EXERCISE DIRECTIONS
Set down the listing exactly as given, minus images.

---

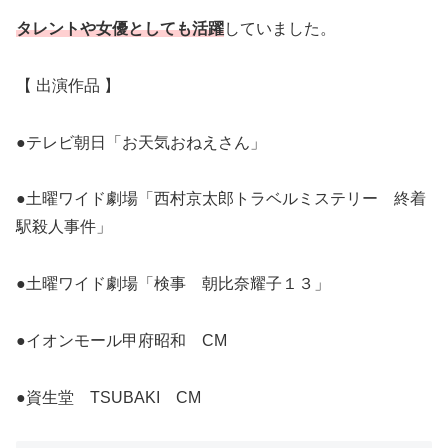
タレントや女優としても活躍
していました。
【 出演作品 】
●テレビ朝日「お天気おねえさん」
●土曜ワイド劇場「西村京太郎トラベルミステリー 終着
駅殺人事件」
●土曜ワイド劇場「検事 朝比奈耀子１３」
●イオンモール甲府昭和 CM
●資生堂 TSUBAKI CM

---

SOLUTION TO THE PROBLEM
タレントや女優としても活躍
していました。
【 出演作品 】
●テレビ朝日「お天気おねえさん」
●土曜ワイド劇場「西村京太郎トラベルミステリー 終着
駅殺人事件」
●土曜ワイド劇場「検事 朝比奈耀子１３」
●イオンモール甲府昭和 CM
●資生堂 TSUBAKI CM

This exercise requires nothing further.